A quantum singularity is a term used in Star Trek to refer to a point or region in the space-time continuum where normal physical models do not apply and extraordinary amounts of gravitational forces are typically present. Singularities can be both natural and artificial: wormholes, quantum matrices of planets, and black holes all can contain singularities, as do certain reactors (e.g. those found in Romulan starships).

There are relationships between singularities and time. Singularities in general, and quantum singularities in particular, are known by 24th century science even when stable to send out waves of temporal displacement that affects, among other things, delta-series radioisotopes. The USS Enterprise encountered temporal effects from a singularity in a black star in 2267. (TOS: "Tomorrow is Yesterday") Also, energy emitted by an exploding microscopic singularity can shift chroniton particles into a high state of temporal polarization and/or create "bubbles" in subspace. This latter result can cause temporal anomalies and was directly observed by the USS Defiant in 2371. (DS9: "Past Tense, Part I"). In 2371, the USS Voyager, while traveling in the Delta Quadrant, became trapped in a type-4 singularity. (VOY: "Parallax").

Singularities can be detected by the effect they have on local gravimetric field signatures nearby (although they can be buried so far down in subspace layers that they cannot be detected in that way), and/or by using tetryon emissions as a guide.One example of the use of a singularity was demonstrated in 2373. The Borg, Species 8472, and the USS Voyager were all able to travel between the fluidic space dimension and our dimension via artificially created quantum singularities. (VOY: "Scorpion", "Scorpion, Part II").

The term quantum singularity used in Star Trek actually resembles what the real scientific calls a gravitational singularity - massive, localized distortions of space and time.
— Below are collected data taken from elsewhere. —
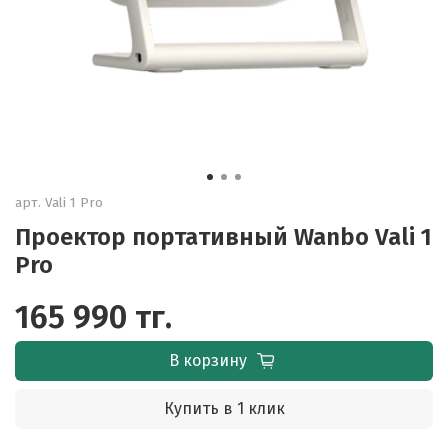
арт.
Vali 1 Pro
Проектор портативный Wanbo Vali 1
Pro
165 990 тг.
В корзину
Купить в 1 клик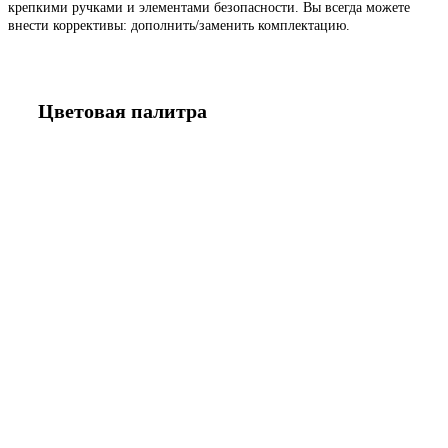
крепкими ручками и элементами безопасности. Вы всегда можете
внести коррективы: дополнить/заменить комплектацию.
Цветовая палитра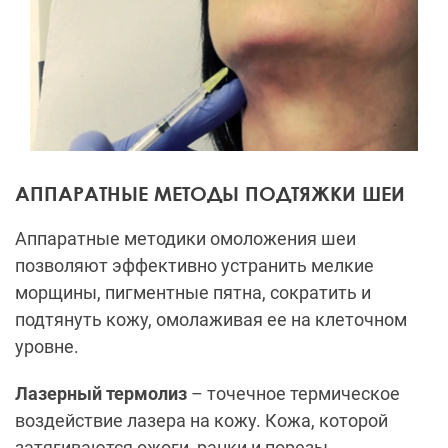
АППАРАТНЫЕ МЕТОДЫ ПОДТЯЖКИ ШЕИ
Аппаратные методики омоложения шеи
позволяют эффективно устранить мелкие
морщины, пигментные пятна, сократить и
подтянуть кожу, омолаживая ее на клеточном
уровне.
Лазерный термолиз
– точечное термическое
воздействие лазера на кожу. Кожа, которой
затягиваются ожоги, ранки и порезы,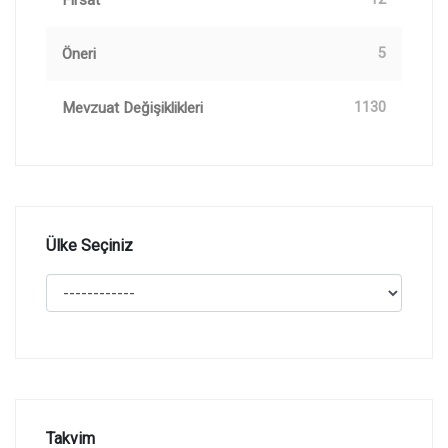
Fırsat
Öneri
5
Mevzuat Değişiklikleri
1130
Ülke Seçiniz
Takvim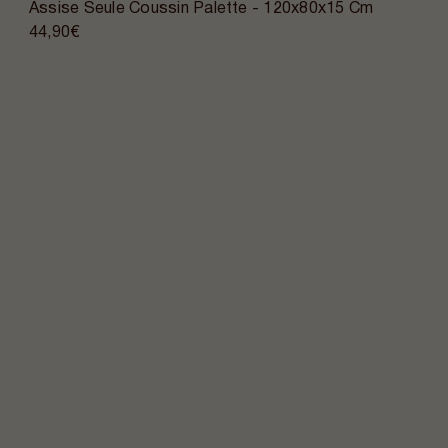
Assise Seule Coussin Palette - 120x80x15 Cm
44,90€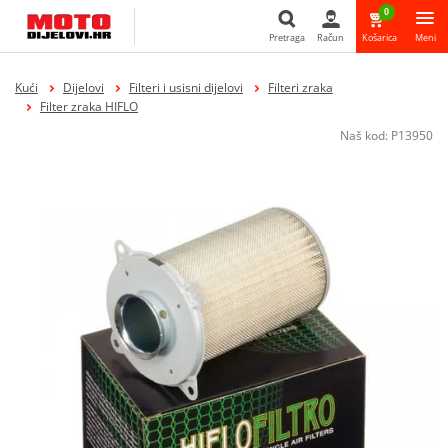
0
Pretraga
Račun
Košarica
Meni
Pretraga
Kući
Dijelovi
Filteri i usisni dijelovi
Filteri zraka
Filter zraka HIFLO
Naš kod:
P13950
A gravitational singularity (sometimes spacetime singularity) is, approximately, a place where quantities which are used to measure the gravitational field become infinite. Such quantities include the curvature of spacetime or the density of matter. More accurately, a spacetime with a singularity contains geodesics ("straight lines" to curved spacetime) which cannot be completed in a smooth manner. The limit of such a geodesic is the singularity.

The two most important types of spacetime singularities are curvature singularities and conical singularities. Singularities can also be divided according to whether they are covered by an event horizon or not (naked singularities). According to general relativity, the initial state of the universe, at the beginning of the Big Bang, was a singularity. Another type of singularity predicted by general relativity is inside a black hole: any star collapsing beyond a certain point would form a black hole, inside which a singularity (covered by an event horizon) would be formed, as all the matter would flow into a certain point (or a circular line, if the black hole is rotating). These singularities are also known as curvature singularities.